# Saved data entries:

####

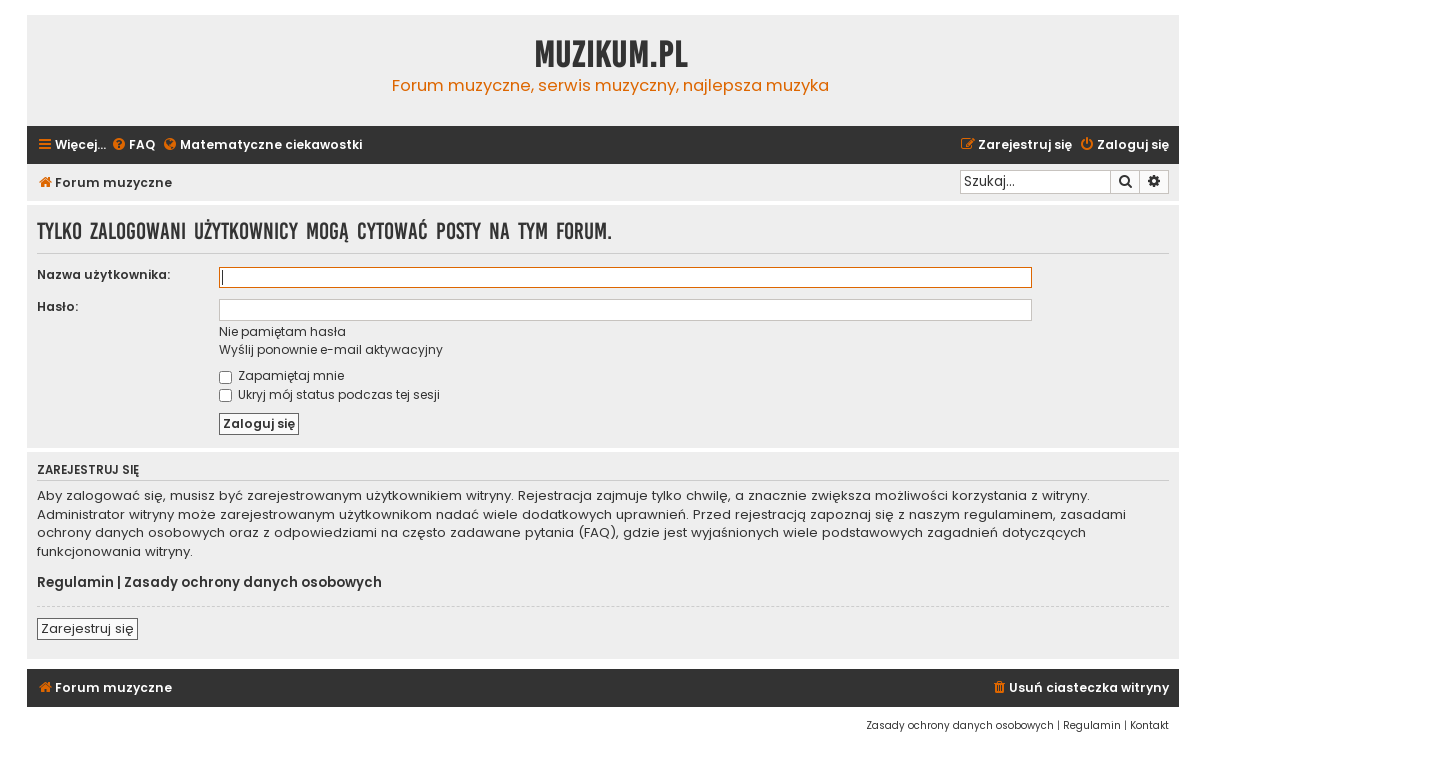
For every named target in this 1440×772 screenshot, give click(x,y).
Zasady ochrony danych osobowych (253, 583)
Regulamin (75, 583)
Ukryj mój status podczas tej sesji (329, 394)
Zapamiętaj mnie (281, 375)
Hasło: (57, 306)
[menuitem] (133, 145)
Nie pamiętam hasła (282, 331)
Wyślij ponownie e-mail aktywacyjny (331, 349)
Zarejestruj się (87, 628)
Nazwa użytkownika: (103, 274)
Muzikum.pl (611, 55)
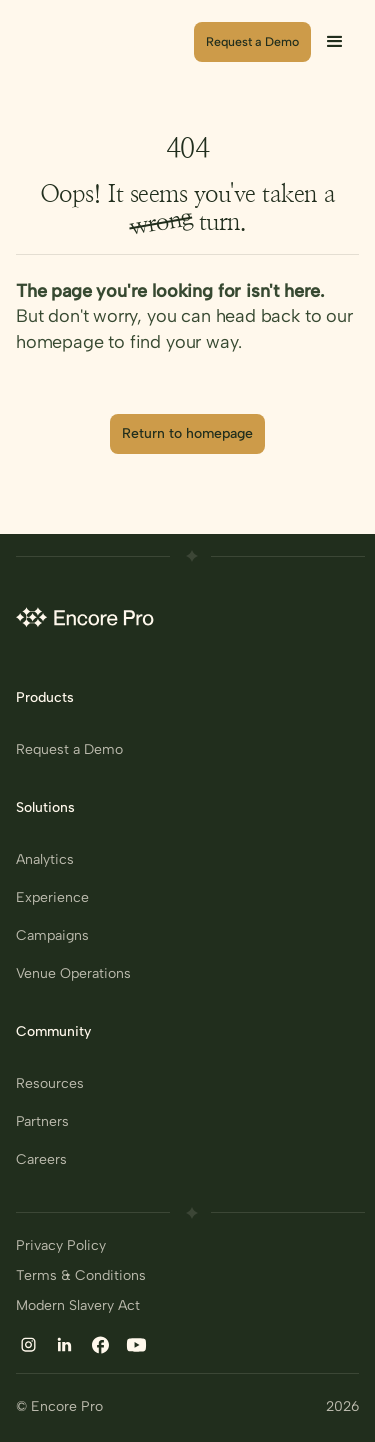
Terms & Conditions (81, 1276)
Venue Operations (73, 974)
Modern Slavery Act (78, 1306)
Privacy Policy (61, 1246)
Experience (52, 898)
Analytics (45, 860)
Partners (42, 1122)
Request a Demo (69, 750)
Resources (50, 1084)
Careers (41, 1160)
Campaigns (52, 936)
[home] (104, 42)
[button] (335, 42)
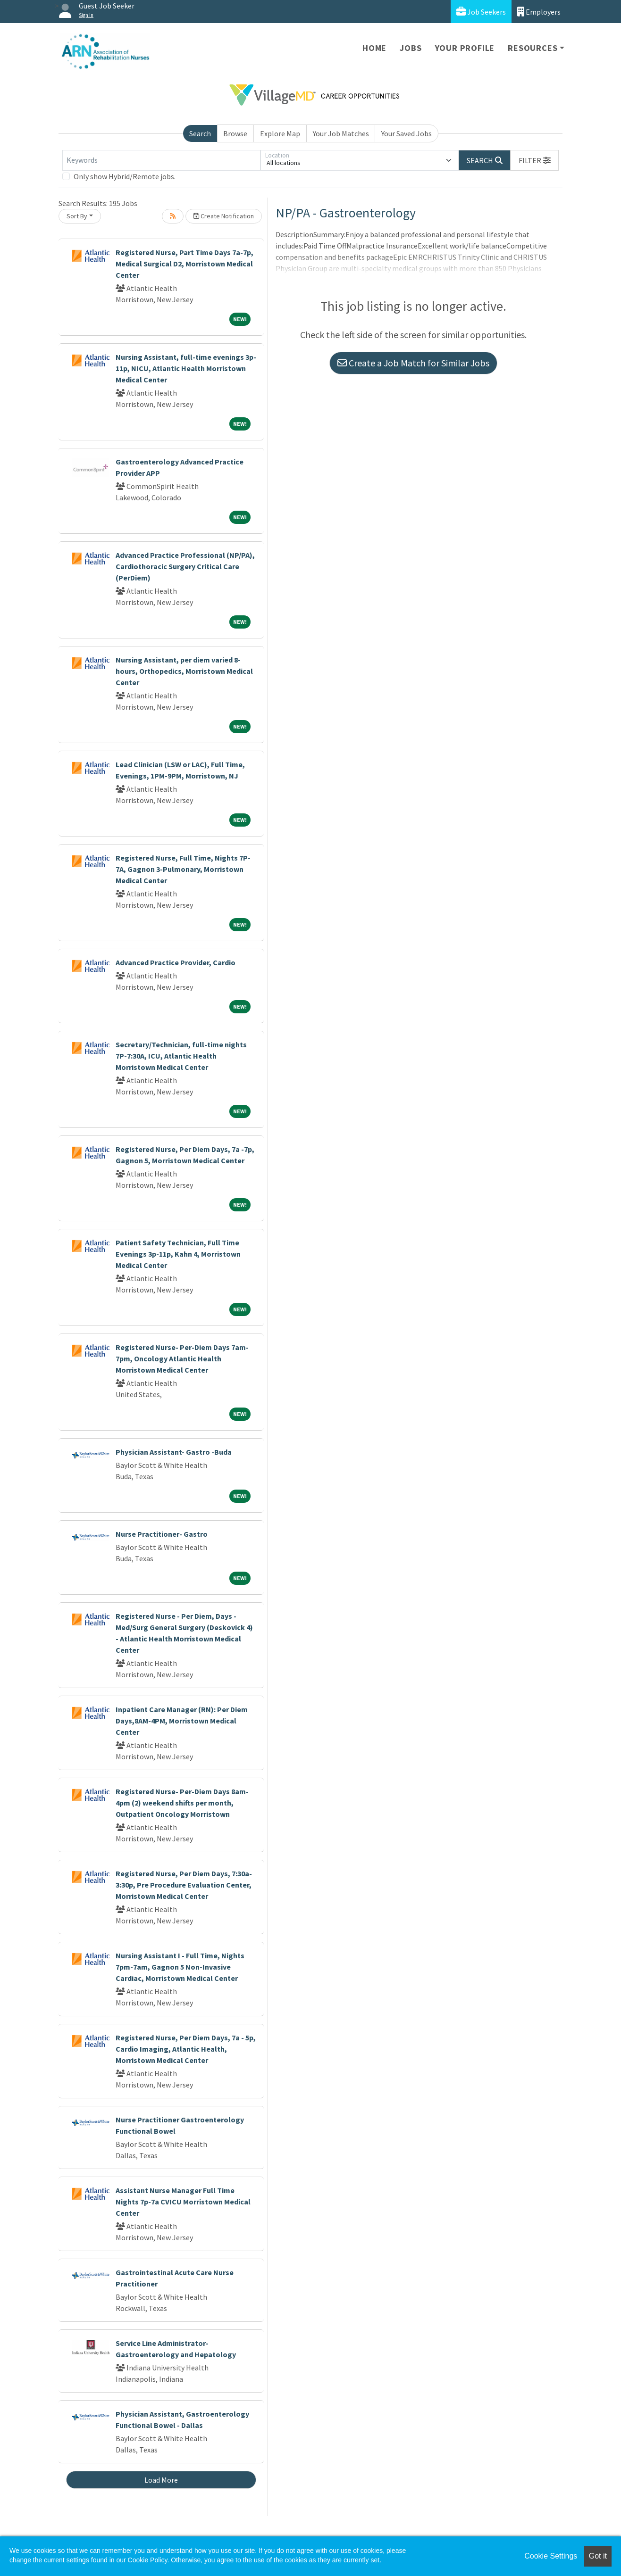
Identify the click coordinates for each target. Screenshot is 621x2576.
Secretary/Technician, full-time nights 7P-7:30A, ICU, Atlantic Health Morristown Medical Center (181, 1056)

####

# Exercise directions:
Your reply should hold every line from the data that contains "click", copied in full.

# Answer space:
For every named target in this 1440×772 screenshot, give click(x,y).
Identify the click coordinates for each target. Screenshot is 621x2576.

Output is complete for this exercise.